Sticks and stones may break my bones,
but words will never hurt me,

is a harmful fallacy. In reality, the language we use has tremendous power to alienate, exclude, deride, humiliate, and wound.

On the other hand, thoughtful use of language can signal openness, inclusivity, admiration, and celebration, or simply be an expression of empathy and care for our fellow humans. As part of The Oceanography Society (TOS) Justice, Equity, Diversity, and Inclusion Committee’s series of columns in Oceanography, here we provide a glossary of terms that are often used while discussing topics such as race, ethnicity, gender, sexual orientation, and gender identity.

It should be explicitly stated that this list is neither definitive nor exhaustive. Indeed, the terms included here are likely heavily influenced by the authors’ own lived experiences and the lenses through which we see the world. Language is a living entity, a fluid social construct subject to rapid changes and overlaid with regional nuances. Indeed, what may be accurate and acceptable terminology for one person may be entirely unacceptable for another. Keeping this in mind, the following glossary is an attempt to group together some of the acronyms and phrases that are most commonly used today in social justice studies and bodies of work and that may have particular relevance to our community of ocean-related scientists, technologists, and stakeholders. We have borrowed heavily from a wide range of excellent existing scholarship and activism and have cited all sources used. We encourage the reader to follow the links to these multimedia resources and, perhaps, use them as teaching and discussion materials with your students, colleagues, and mentees. Finally, it is our hope that this glossary, along with the links provided to more comprehensive definitions and discussions, helps to define terms that you may have heard used, but not understood, and that it will serve to remind us of the power of the words we use in our everyday professional and personal lives.

We begin by defining the very words that form the name of our committee: Justice, Equity, Diversity, and Inclusion (JEDI).

 

Justice

Justice is fairness in the way that people are treated.1 However, in the context we discuss it here, it is more correct to define social justice. This term can be formally defined in several ways2 and references therein, but the overarching principles common to all definitions are:

• Equal rights

• Equal opportunity

• Equal treatment

Or, in other words, social justice means equal rights and equitable opportunities for all.2

When we think of implementing social justice in our communities, some examples might include correcting the racial, gender-based, socioeconomic, or geographical injustices and inequities that have created barriers to those entering our field, bringing to bear our professional capabilities in the field of environmental justice (see Table 1 for a definition of this term, which is strongly related to social justice), and/or confronting our relationship with colonial science (see Table 1 for a definition of decolonizing science).

 

TABLE 1. A glossary of terms.


AAPI

The many diverse groups of people with Asian, Asian American, or Pacific Islander ancestry.


Ally

In the social justice sense, allies are those who make the commitment and effort to recognize their privilege (based on gender, class, race, sexual identity, etc.) and work in solidarity with oppressed groups in the struggle for justice. Allies understand that it is in their own interest to end all forms of oppression, even those from which they may benefit in concrete ways.4


Bias

Bias is a prejudice in favor of or against one thing, person, or group compared with another, usually in a way that is considered to be unfair. Biases may be held by an individual, a group, or an institution and can have negative or positive consequences.
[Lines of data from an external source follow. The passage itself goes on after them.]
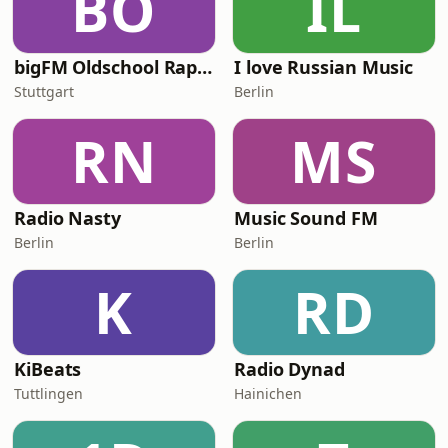
BO
IL
bigFM Oldschool Rap & Hip-Hop
I love Russian Music
Stuttgart
Berlin
RN
MS
Radio Nasty
Music Sound FM
Berlin
Berlin
K
RD
KiBeats
Radio Dynad
Tuttlingen
Hainichen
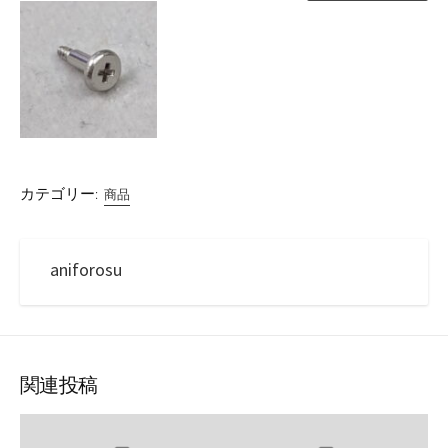
カテゴリー:
商品
aniforosu
関連投稿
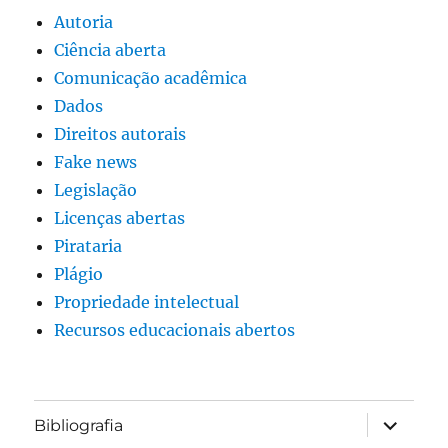
Autoria
Ciência aberta
Comunicação acadêmica
Dados
Direitos autorais
Fake news
Legislação
Licenças abertas
Pirataria
Plágio
Propriedade intelectual
Recursos educacionais abertos
expandir
Bibliografia
submen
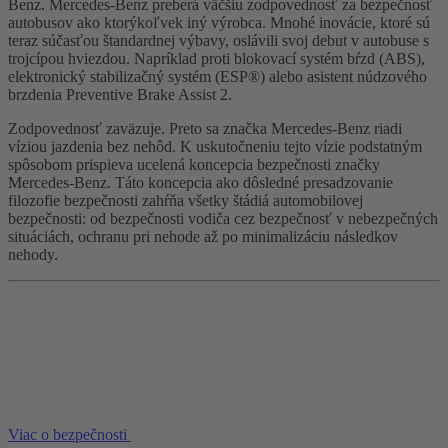
Benz. Mercedes-Benz preberá väčšiu zodpovednosť za bezpečnosť
autobusov ako ktorýkoľvek iný výrobca. Mnohé inovácie, ktoré sú
teraz súčasťou štandardnej výbavy, oslávili svoj debut v autobuse s
trojcípou hviezdou. Napríklad proti blokovací systém bŕzd (ABS),
elektronický stabilizačný systém (ESP®) alebo asistent núdzového
brzdenia Preventive Brake Assist 2.
Zodpovednosť zaväzuje. Preto sa značka Mercedes-Benz riadi
víziou jazdenia bez nehôd. K uskutočneniu tejto vízie podstatným
spôsobom prispieva ucelená koncepcia bezpečnosti značky
Mercedes-Benz. Táto koncepcia ako dôsledné presadzovanie
filozofie bezpečnosti zahŕňa všetky štádiá automobilovej
bezpečnosti: od bezpečnosti vodiča cez bezpečnosť v nebezpečných
situáciách, ochranu pri nehode až po minimalizáciu následkov
nehody.
Viac o bezpečnosti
There are types of biases:

  • Conscious bias (also known as explicit bias), and
  • Unconscious bias (also known as implicit bias).

It is important to note that biases, conscious or unconscious, are not limited to ethnicity and race. Though racial bias and discrimination are well documented, biases may exist toward any social group. One’s age, gender, gender identity, physical abilities, religion, sexual orientation, weight, and many other characteristics are subject to bias.
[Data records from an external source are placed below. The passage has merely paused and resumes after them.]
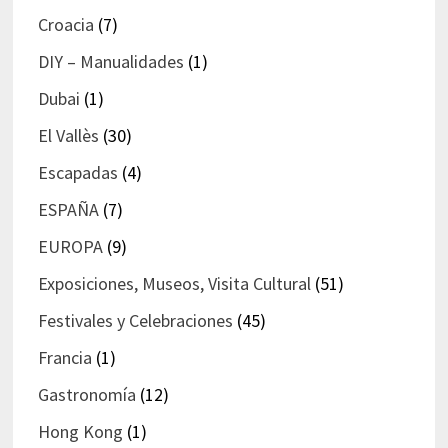
Croacia
(7)
DIY – Manualidades
(1)
Dubai
(1)
El Vallès
(30)
Escapadas
(4)
ESPAÑA
(7)
EUROPA
(9)
Exposiciones, Museos, Visita Cultural
(51)
Festivales y Celebraciones
(45)
Francia
(1)
Gastronomía
(12)
Hong Kong
(1)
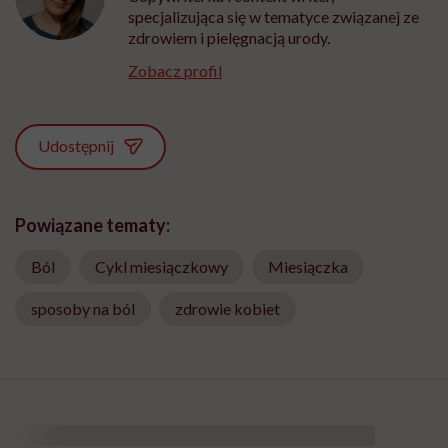
specjalizująca się w tematyce związanej ze
zdrowiem i pielęgnacją urody.
Zobacz profil
Udostępnij
Powiązane tematy:
Ból
Cykl miesiączkowy
Miesiączka
sposoby na ból
zdrowie kobiet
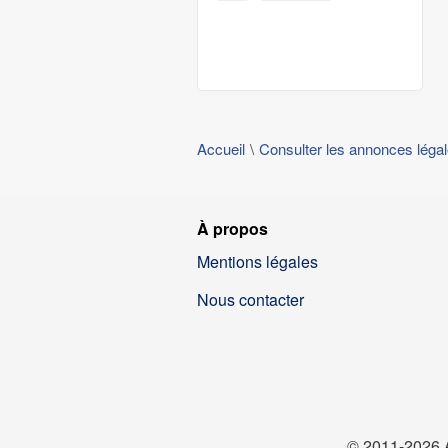
Accueil
Consulter les annonces léga
À propos
Mentions légales
Nous contacter
© 2011-2026 A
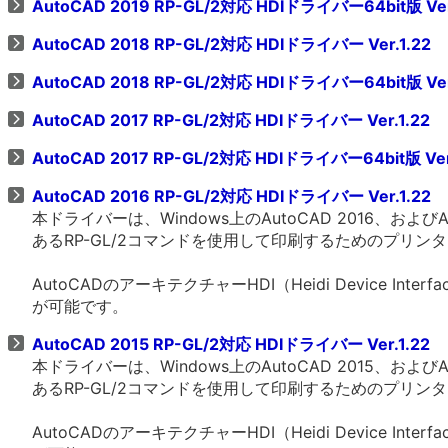
AutoCAD 2019 RP-GL/2対応 HDIドライバー64bit版 Ver
AutoCAD 2018 RP-GL/2対応 HDIドライバー Ver.1.22
AutoCAD 2018 RP-GL/2対応 HDIドライバー64bit版 Ver
AutoCAD 2017 RP-GL/2対応 HDIドライバー Ver.1.22
AutoCAD 2017 RP-GL/2対応 HDIドライバー64bit版 Ver
AutoCAD 2016 RP-GL/2対応 HDIドライバー Ver.1.22
本ドライバーは、Windows上のAutoCAD 2016、およ
あるRP-GL/2コマンドを使用して印刷するためのプリン
AutoCADのアーキテクチャーHDI（Heidi Device 
が可能です。
AutoCAD 2015 RP-GL/2対応 HDIドライバー Ver.1.22
本ドライバーは、Windows上のAutoCAD 2015、およ
あるRP-GL/2コマンドを使用して印刷するためのプリン
AutoCADのアーキテクチャーHDI（Heidi Device 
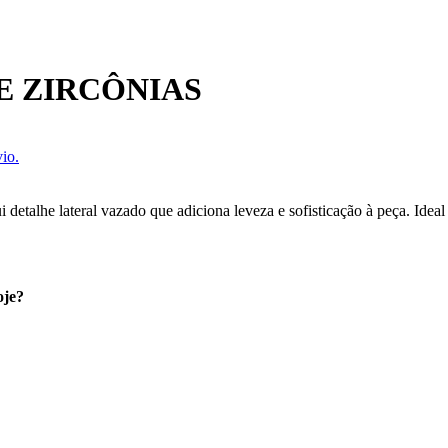
E ZIRCÔNIAS
io.
i detalhe lateral vazado que adiciona leveza e sofisticação à peça. Ide
oje?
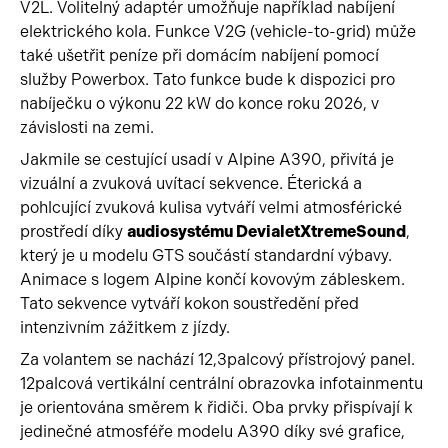
V2L. Volitelný adaptér umožňuje například nabíjení
elektrického kola. Funkce V2G (vehicle-to-grid) může
také ušetřit peníze při domácím nabíjení pomocí
služby Powerbox. Tato funkce bude k dispozici pro
nabíječku o výkonu 22 kW do konce roku 2026, v
závislosti na zemi.
Jakmile se cestující usadí v Alpine A390, přivítá je
vizuální a zvuková uvítací sekvence. Éterická a
pohlcující zvuková kulisa vytváří velmi atmosférické
prostředí díky
audiosystému DevialetXtremeSound
,
který je u modelu GTS součástí standardní výbavy.
Animace s logem Alpine končí kovovým zábleskem.
Tato sekvence vytváří kokon soustředění před
intenzivním zážitkem z jízdy.
Za volantem se nachází 12,3palcový přístrojový panel.
12palcová vertikální centrální obrazovka infotainmentu
je orientována směrem k řidiči. Oba prvky přispívají k
jedinečné atmosféře modelu A390 díky své grafice,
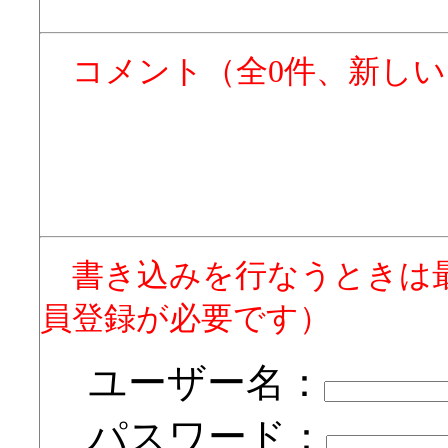
コメント（全0件、新し
書き込みを行なうときは
員登録が必要です）
ユーザー名：
パスワード：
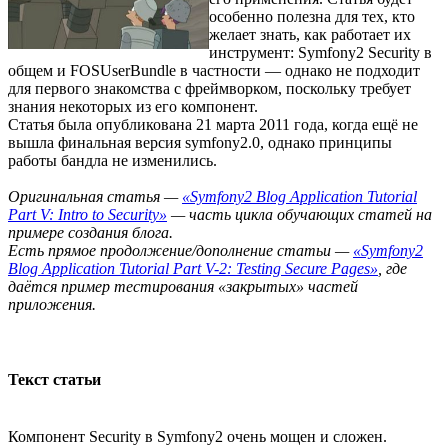
особенно полезна для тех, кто
желает знать, как работает их
инструмент: Symfony2 Security в
общем и FOSUserBundle в частности — однако не подходит
для первого знакомства с фреймворком, поскольку требует
знания некоторых из его компонент.
Статья была опубликована 21 марта 2011 года, когда ещё не
вышла финальная версия symfony2.0, однако принципы
работы бандла не изменились.
Оригинальная статья —
«Symfony2 Blog Application Tutorial
Part V: Intro to Security»
— часть цикла обучающих статей на
примере создания блога.
Есть прямое продолжение/дополнение статьи —
«Symfony2
Blog Application Tutorial Part V-2: Testing Secure Pages»
, где
даётся пример тестирования «закрытых» частей
приложения.
Текст статьи
Компонент Security в Symfony2 очень мощен и сложен.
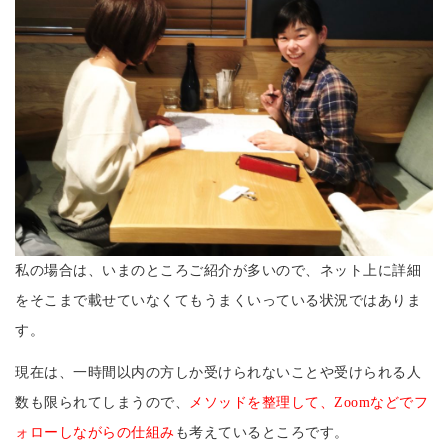
私の場合は、いまのところご紹介が多いので、ネット上に詳細
をそこまで載せていなくてもうまくいっている状況ではありま
す。
現在は、一時間以内の方しか受けられないことや受けられる人
数も限られてしまうので、
メソッドを整理して、Zoomなどでフ
ォローしながらの仕組み
も考えているところです。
Unconscious biases are social stereotypes about certain groups of people that individuals form outside their own conscious awareness. Everyone holds unconscious beliefs about various social and identity groups, and these biases stem from our tendency to organize social worlds by categorizing.
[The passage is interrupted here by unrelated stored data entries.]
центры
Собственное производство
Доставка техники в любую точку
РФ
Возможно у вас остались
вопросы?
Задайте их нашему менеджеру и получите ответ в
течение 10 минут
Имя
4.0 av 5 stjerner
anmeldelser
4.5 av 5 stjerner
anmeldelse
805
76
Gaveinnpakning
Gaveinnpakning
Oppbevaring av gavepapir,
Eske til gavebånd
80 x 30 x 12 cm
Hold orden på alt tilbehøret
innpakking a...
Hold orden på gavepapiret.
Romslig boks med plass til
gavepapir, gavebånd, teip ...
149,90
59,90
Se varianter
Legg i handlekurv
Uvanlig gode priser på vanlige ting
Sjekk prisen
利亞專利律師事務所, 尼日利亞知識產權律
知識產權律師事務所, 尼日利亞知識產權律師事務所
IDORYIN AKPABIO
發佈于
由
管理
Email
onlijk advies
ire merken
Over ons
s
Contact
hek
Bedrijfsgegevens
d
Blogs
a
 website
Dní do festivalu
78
Unconscious bias is far more prevalent than conscious prejudice and is often incompatible with conscious values. Certain scenarios can activate unconscious attitudes and beliefs. For example, biases may be more prevalent when multitasking or working under time pressure.6


BIPOC

Black, Indigenous, and People of Color. Mostly used in North America. See references 7–10 for discussions on the origins of this term and its use.


BAME

Black, Asian, and Minority Ethnic. Used in the UK, but see references 11–13 for recent discussions on the acceptability of its use.


BLM

Black Lives Matter: A political movement to address systemic and state violence against African Americans.4 Per the Black Lives Matter organizers: “In 2013, three radical Black organizers—Alicia Garza, Patrisse Cullors, and Opal Tometi—created a Black-centered political will and movement building project called #BlackLivesMatter. It was in response to the acquittal of Trayvon Martin’s murderer, George Zimmerman. The project is now a member-led global network of more than 40 chapters. [Black Lives Matter] members organize and build local power to intervene in violence inflicted on Black communities by the state and vigilantes. Black Lives Matter is an ideological and political intervention in a world where Black lives are systematically and intentionally targeted for demise. It is an affirmation of Black folks’ humanity, our contributions to this society, and our resilience in the face of deadly oppression.”14


Decolonizing Science

Decolonization is a movement to eliminate, or at least mitigate, the disproportionate legacy of White European thought and culture in education15 [and science]. For further discussion and examples of the decolonialization of science, see references 16–18 and references therein.


Emotional Labor

First coined by American sociologist Arlie Hochschild in her 1983 book The Managed Heart: Commercialization of Human Feeling19, emotional labor means to: “induce or suppress feeling in order to sustain the outward countenance that produces the proper state of mind in others.” Emotional labor involves the management of personal feelings and behaviors to align with institutional (or other organizational or individual) expectations, even when dealing with emotionally charged situations. It’s an often uncompensated, underappreciated, and overlooked form of labor that is performed in service to others. For example, in the context of race dialogues, either in the workplace or in more individual settings (e.g., with friends, family, or on social media), this can translate into minorities sharing some of their most painful experiences for the collective good, while being careful to manage their emotions so as not to make things awkward for others after the conversation.20

See reference 21 on use of the word “minority”


Environmental Racism

Any policy, practice, or directive that differentially affects or disadvantages (whether intended or unintended) individuals, groups, or communities based on race. This term refers to how minority group neighborhoods, which are populated primarily by people of color and those from low socioeconomic backgrounds, are burdened with disproportionate numbers of hazards, including toxic waste facilities, garbage dumps, and other sources of environmental pollution and foul odors that lower the quality of life.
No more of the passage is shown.